Doing something new? Prototyping on a breadboard saves time
I thought that i was experienced enough to get a chip - any chip - and start making PCBs and staff. The A6210 comes only in one package, a QFN 16 with external dimensions 4 by 4 mm. That is small, ridiculously small, and makes prototyping even harder.

When i saw the chip, i decided to immediately design a tiny PCB to test it, but this was really a bad idea. I should either have make a larger PCB so that i could easier switch parts, or mount the chip on a QFN to DIP socket and prototype on a breadboard. The result from my previous decision was many hours lost on PCB making and a fried A6210 chip:

 How small is the A6210? It is ridiculously small! I had to design two completely different PCBs and fail before i decide to prototype on a breadboard So i ordered some QFN16 to DIP sockets I should have done this from the beginning. Now i can put the QFN on a breadboard for test.

A PCB would be of course more elegant than a socket on a breadboard, but at least now i can change the biasing parts very easily:

The circuit
The circuit is not complicated at all, after all, the chip itself has all the necessary parts integrated and only a few external components are needed. Inside the datasheet of the A6210 there are sample circuits that may fit your needs. If not, you can very easily change them:

 Click to enlarge

 Resistors R1 Resistor 220 KOhm 1/4 Watt 5% Carbon Film R2 Resistor 130 mOhm 1/4 Watt 5% Carbon Film Capacitors C1 Electrolytic Capacitor 1 uF 50 Volts C2 Ceramic Capacitor 22 nF 50 Volts ICs IC1 A6210 3A 2MHz Buck-Regulating LED Driver Diodes D1 SB140 1A Schottky Barrier Rectifier Misc L1 Power Inductor 22uH 2.8A UNI-PAC(TM) Surface Mount

Choosing the right parts can be somewhat tricky. There is a complete How-To in the chip's datasheet, but i totally suggest that you use the A6210 Design Tool excel l sheet from Allegro Microsystems:

Here is how it works. Open the spread sheet and go to the second sheet, named "Component Calculator". Then fill the grey fields with the values for your circuit:

• Input supply voltage - The supply voltage e.g. 24V
• Total LED span voltage - Add up the forward voltages of your LEDs that are connected in series. If only one LED is used, then use the forward voltage of this LED.
• Average LED current - The current that will flow through the LED(s)
• Target LED ripple current - The A6210 does not need an external capacitor to reduce the output ripple, because it can be adjusted to have minimum current ripple. Keep this value as low as possible, but remember that low ripple values will require larger coil inductance and thus larger coils in size. A 10-20% of the average current is a good beginning.
• Forward voltage drop of schottky diode - Typically this value is 350 to 400mV for schottky diodes
• Valley voltage (typ. 183 mV) - Just keep this 183 mV
• Select switching frequency - This value cannot exceed the "Maximum possible switching frequency" proposed on the cell above it.

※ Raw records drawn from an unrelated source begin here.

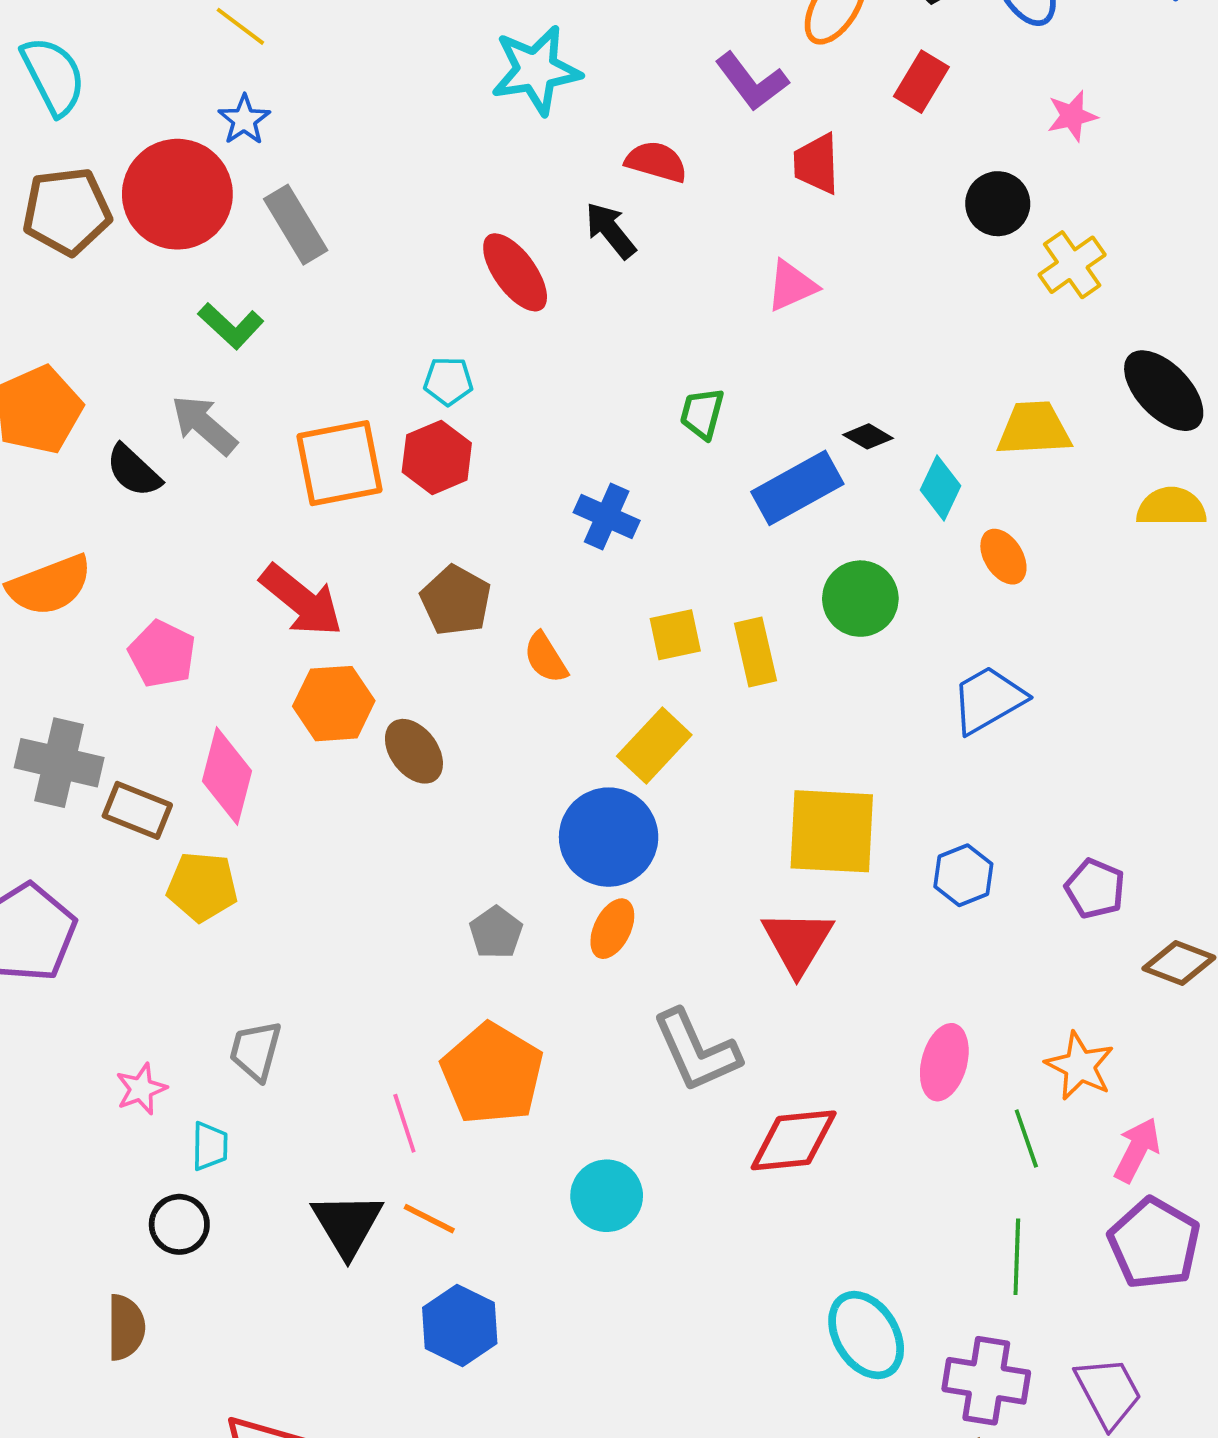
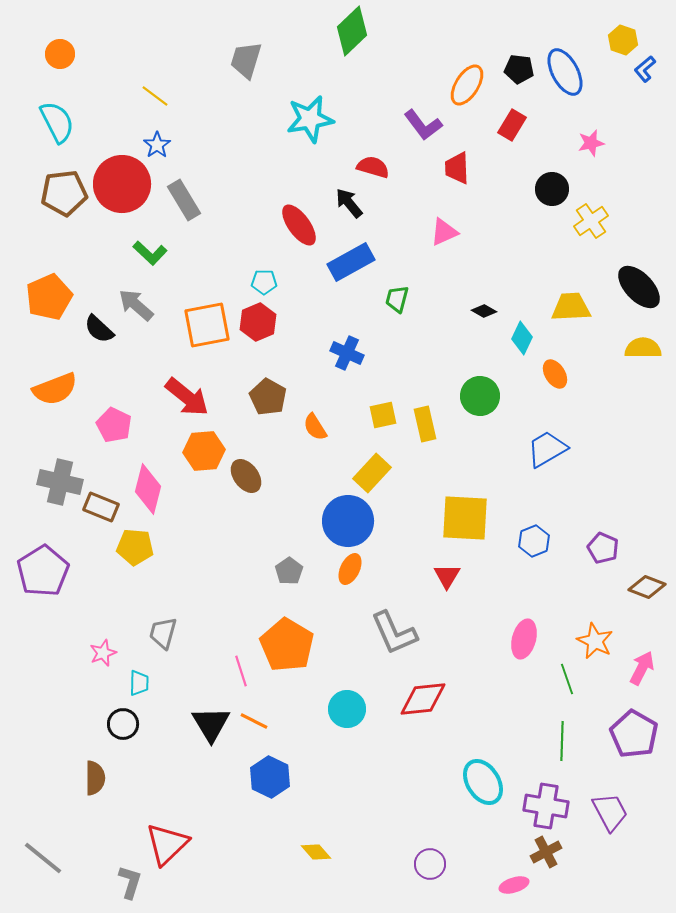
blue rectangle: (797, 488) -> (351, 262), moved
red triangle: (797, 942) -> (447, 576), size x0.7
red diamond: (794, 1140) -> (423, 699), moved
pink arrow: (1137, 1150) -> (642, 668), moved

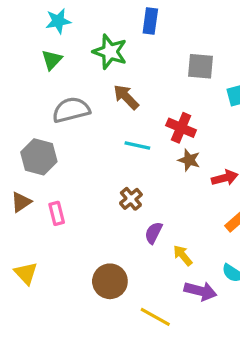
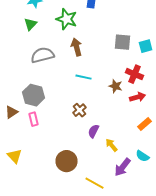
gray square: (200, 66) -> (122, 42), moved
brown arrow: (126, 97) -> (76, 47), turned 30
red cross: (181, 128) -> (134, 74), moved
gray hexagon: (39, 157) -> (34, 95), moved
purple arrow: (200, 291) -> (122, 167), turned 114

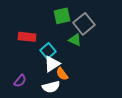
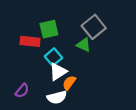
green square: (62, 16) -> (49, 29), moved
orange semicircle: (62, 74) -> (69, 83), turned 72

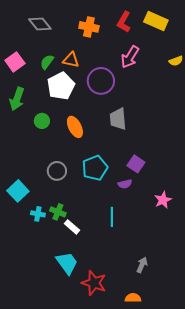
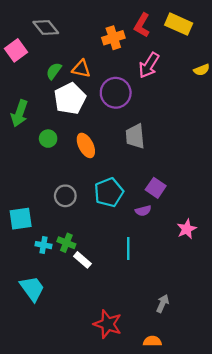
orange cross: (89, 27) -> (113, 38), moved, turned -30
pink square: (15, 62) -> (16, 50), moved
cyan square: (18, 191) -> (21, 219), turned 35
cyan trapezoid: (67, 263) -> (32, 289), moved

• After putting these values, you'll get some suggesting values for R2, R1 and L. Bellow each suggestion there is a blue field. Your next step is to select a part value for these three parts (R2, R1 and L) and fill the blue cells. So, if for example you get the value 198 mOhm for R2 in the cell D21, then use the most close number to this which is 200 mOhm in cell D23. If your calculations lead to a problem, you will get a message in red fonts in cell A33 which goes like this:

Ripple voltage too low. Select an inductor that produces a voltage greater than 20mV

This means that you either need to change your coil size (D39), or increase the ripple current (D12). Finally, you will receive the actual performance summary of your circuit in the green cells at the botton, calculated for the parts selected in the blue cells.

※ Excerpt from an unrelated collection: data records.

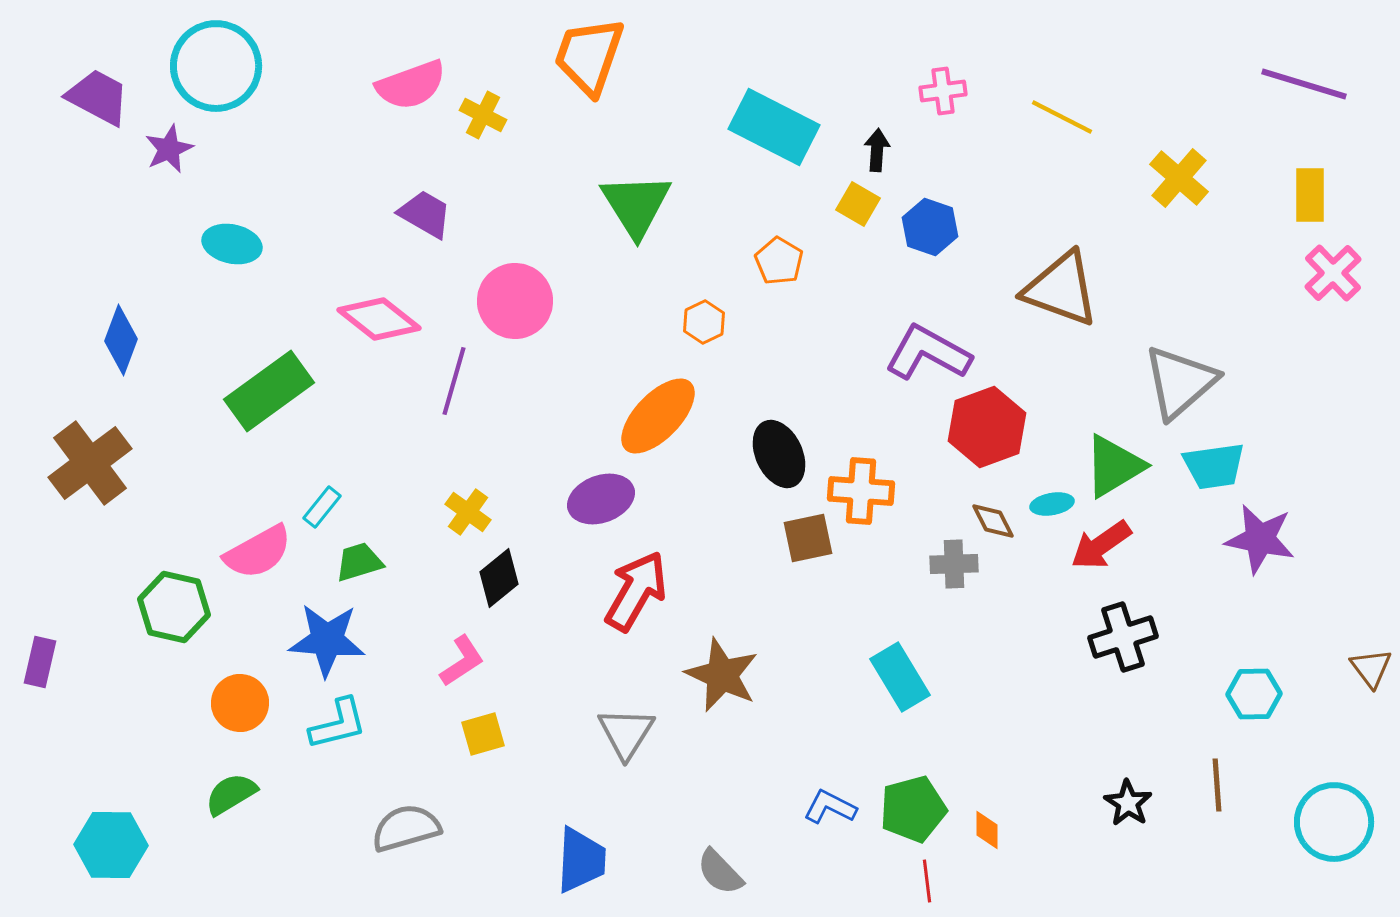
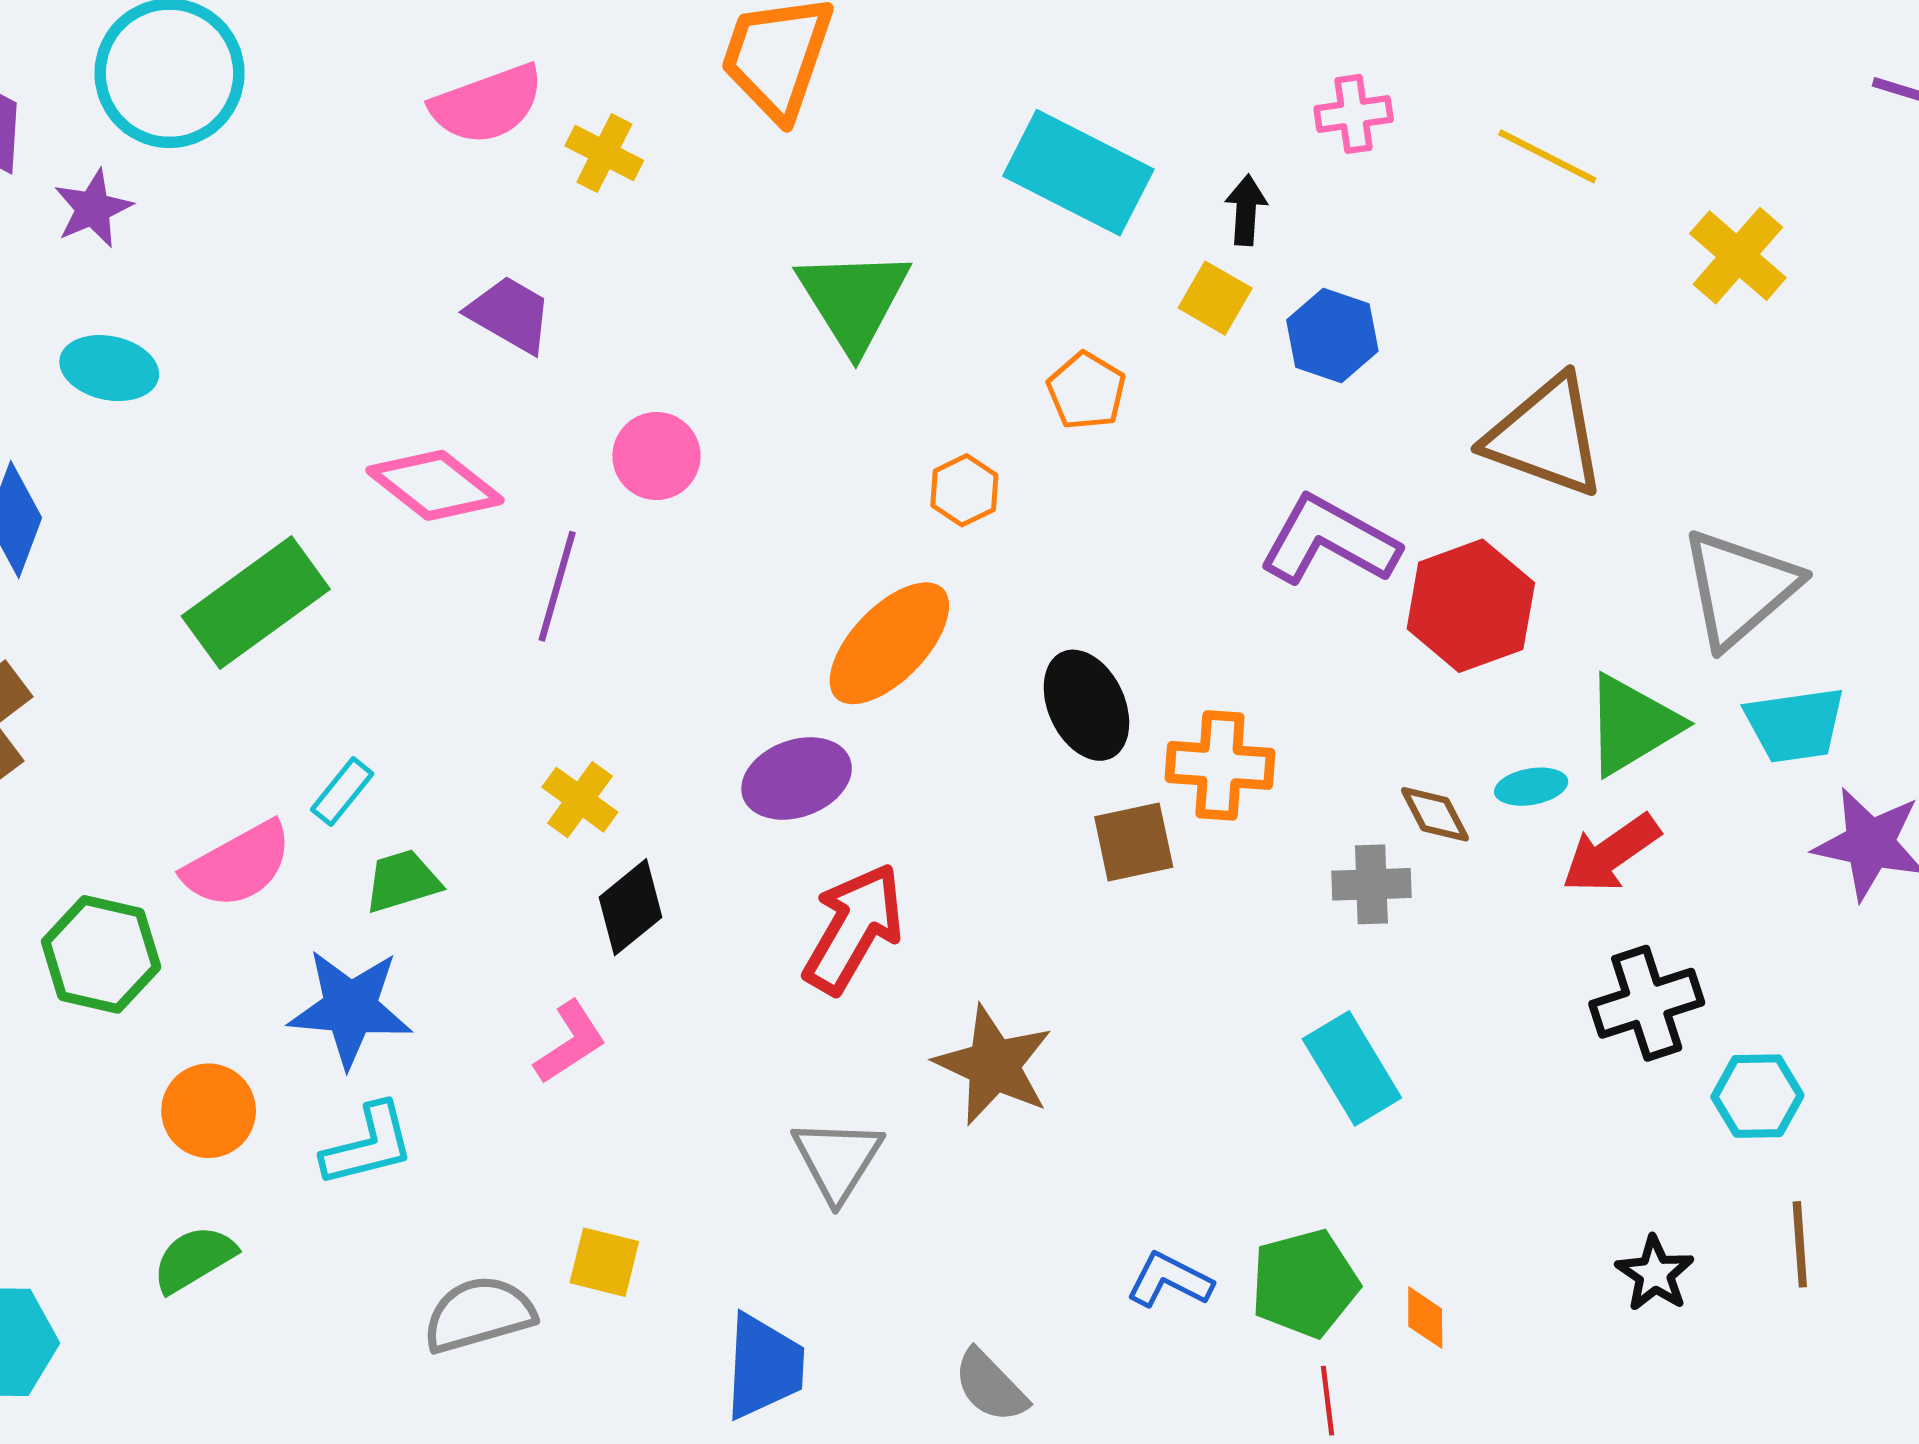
cyan ellipse: (232, 244) -> (109, 368), moved
pink circle: (515, 301) -> (656, 456), size x0.7
red hexagon: (987, 427) -> (1471, 606), moved
cyan rectangle: (900, 677) -> (1352, 1068), moved
cyan hexagon: (1254, 694) -> (1757, 1096), moved
yellow square: (483, 734) -> (604, 1262), moved, turned 30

You may wanna then go to the fourth sheet of the excel named "Efficiency Estimator". There are some interesting values for your circuit, such as the overall system efficiency and the temperature that the A6210 will reach during operation.

Remember that all the above calculations are strictly theoretical. When it comes to design, the size of the PCB wires, the pads and all the other design characteristics will play an essential role in the final performance. Especially when it comes to R2 since its value is in the scale of milli-ohms.